# Angsthaken befestigen !



## schumico (6. Oktober 2006)

Meine Frage ist wie befestigt ihr die sogenannten "Angsthaken" am Gummifisch ?

Ich habe schon so einiges ausprobiert aber das wahre ist es alles nicht vor allem nicht beim werfen dann überschlägt der Gufi immer und verfängt sich in der Schnur.
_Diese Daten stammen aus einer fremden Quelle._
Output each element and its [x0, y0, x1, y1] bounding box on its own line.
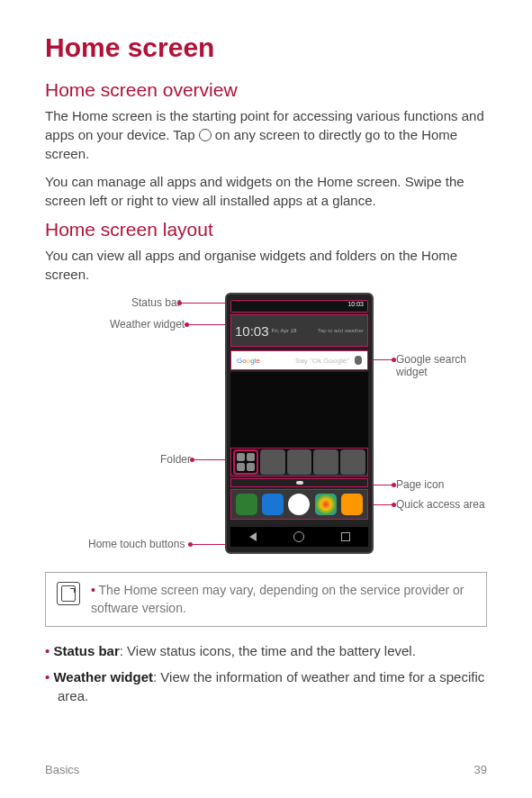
callout-weather: Weather widget — [110, 318, 185, 331]
quick-messages-icon — [341, 494, 363, 515]
app-icon — [313, 449, 338, 475]
recent-icon — [341, 532, 350, 541]
weather-time: 10:03 — [235, 323, 269, 339]
bullet-status-label: Status bar — [53, 643, 119, 658]
app-icon — [340, 449, 365, 475]
phone-mockup: 10:03 10:03 Fri, Apr 18 Tap to add weath… — [225, 293, 374, 554]
home-icon — [199, 129, 212, 141]
footer-section: Basics — [45, 763, 79, 776]
bullet-list: Status bar: View status icons, the time … — [45, 641, 487, 705]
callout-google: Google search widget — [396, 353, 487, 378]
bullet-status-bar: Status bar: View status icons, the time … — [45, 641, 487, 660]
quick-apps-icon — [288, 494, 310, 515]
callout-htb: Home touch buttons — [88, 538, 185, 550]
bullet-weather-label: Weather widget — [53, 669, 153, 685]
phone-status-bar: 10:03 — [230, 300, 368, 313]
home-icon — [293, 531, 304, 542]
phone-google-widget: Google Say "Ok Google" — [230, 350, 368, 370]
callout-quick: Quick access area — [396, 498, 485, 511]
mic-icon — [355, 356, 362, 365]
overview-p1: The Home screen is the starting point fo… — [45, 106, 487, 163]
callout-folder: Folder — [160, 453, 191, 466]
page-number: 39 — [474, 763, 487, 776]
callout-statusbar: Status bar — [131, 296, 181, 309]
weather-date: Fri, Apr 18 — [272, 328, 297, 333]
note-box: The Home screen may vary, depending on t… — [45, 572, 487, 627]
note-icon — [57, 582, 80, 605]
quick-contacts-icon — [262, 494, 284, 515]
section-layout-heading: Home screen layout — [45, 219, 487, 240]
status-time: 10:03 — [347, 301, 364, 307]
quick-chrome-icon — [315, 494, 337, 515]
layout-p1: You can view all apps and organise widge… — [45, 246, 487, 284]
phone-folder — [233, 449, 258, 475]
overview-p2: You can manage all apps and widgets on t… — [45, 172, 487, 210]
app-icon — [260, 449, 285, 475]
page-title: Home screen — [45, 32, 487, 63]
back-icon — [249, 532, 257, 541]
phone-dock-row — [230, 448, 368, 476]
home-screen-diagram: Status bar Weather widget Folder Home to… — [45, 293, 487, 563]
weather-tap-hint: Tap to add weather — [318, 328, 364, 333]
section-overview-heading: Home screen overview — [45, 79, 487, 101]
callout-pageicon: Page icon — [396, 478, 444, 491]
app-icon — [287, 449, 312, 475]
quick-phone-icon — [236, 494, 257, 515]
phone-page-indicator — [230, 478, 368, 487]
phone-nav-bar — [230, 527, 368, 547]
bullet-status-text: : View status icons, the time and the ba… — [120, 643, 416, 658]
phone-weather-widget: 10:03 Fri, Apr 18 Tap to add weather — [230, 314, 368, 347]
bullet-weather: Weather widget: View the information of … — [45, 667, 487, 705]
phone-quick-access — [230, 489, 368, 520]
page-footer: Basics 39 — [45, 763, 487, 776]
note-text: The Home screen may vary, depending on t… — [91, 582, 475, 617]
google-hint: Say "Ok Google" — [295, 357, 349, 365]
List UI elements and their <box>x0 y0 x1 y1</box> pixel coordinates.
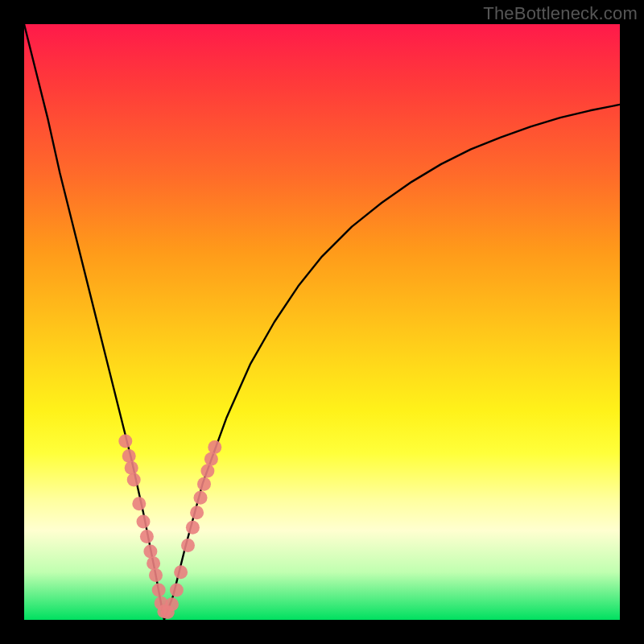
bead-point <box>161 605 175 619</box>
bead-point <box>132 497 146 510</box>
plot-area <box>24 24 620 620</box>
bead-point <box>174 565 188 579</box>
bead-point <box>137 514 151 528</box>
bead-point <box>127 473 141 487</box>
bead-point <box>190 506 204 519</box>
chart-svg <box>24 24 620 620</box>
bead-point <box>200 464 214 478</box>
bead-point <box>118 435 132 448</box>
bottleneck-curve <box>24 24 620 620</box>
bead-cluster <box>118 435 221 619</box>
bead-point <box>197 477 211 491</box>
bead-point <box>140 530 154 543</box>
bead-point <box>147 556 160 570</box>
bead-point <box>181 539 195 552</box>
bead-point <box>204 452 218 466</box>
bead-point <box>186 521 200 535</box>
bead-point <box>208 440 221 454</box>
bead-point <box>149 568 163 582</box>
bead-point <box>194 491 208 505</box>
watermark-text: TheBottleneck.com <box>483 3 638 24</box>
bead-point <box>143 544 157 558</box>
bead-point <box>155 597 168 610</box>
bead-point <box>122 449 136 463</box>
bead-point <box>157 605 171 618</box>
bead-point <box>170 584 184 597</box>
bead-point <box>152 584 166 597</box>
bead-point <box>125 461 138 475</box>
bead-point <box>165 597 179 611</box>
Also schreibt oder noch besser zeigt mir wie ihr eure zusatzhaken am Gufi befestigt.

MFG Schumico


----------



## deger (6. Oktober 2006)

*AW: Angsthaken befestigen !*

einfach vorne an der Öse befestigen, evtl. noch mit Sekundenkleber den Knoten fixieren. Dann noch einen Haken des Drillings in die Schwanzflosse und fertig...aber den Haken nicht zu weith hinten setzten, da sonst das Bewegungsspiel beeinträchtigt wird.


----------



## schumico (6. Oktober 2006)

*AW: Angsthaken befestigen !*

ich habe jetzt den drilling immer mit monofiler durch den fisch aufgezogen und dann am schwanz herauskommen lassen


----------



## Franz_16 (6. Oktober 2006)

*AW: Angsthaken befestigen !*

Da gibts im Prinzip nur 2 Möglichkeiten. Entweder man bindet den Haken direkt an die Öse. Nachteil dabei ist, dass man den Jigkopf dann nicht mehr für einen Gufi anderer Größe verwenden kann. (Siehste auf dem Bild beim 2. und 3. Gummifisch)! 
Oder man macht vorne ne Schlaufe, dann ist der Angsthaken austauschbar - Nachteil: Das ganze ist nicht so straff und könnte evtl. bei der Köderbewegung nen negativen Einfluss nehmen. (Siehste auf dem ersten Bild, lass dich nicht von dem Leuchtschlauch irritierten, das war nur mal ein Versuch beim Meeresangeln)
http://img169.*ih.us/img169/55/angstdrillingzy3.jpg


----------



## schumico (6. Oktober 2006)

*AW: Angsthaken befestigen !*

ist alles nicht so das wahre aber die foto´s haben mich schon mal wieder auf was neues gebracht. 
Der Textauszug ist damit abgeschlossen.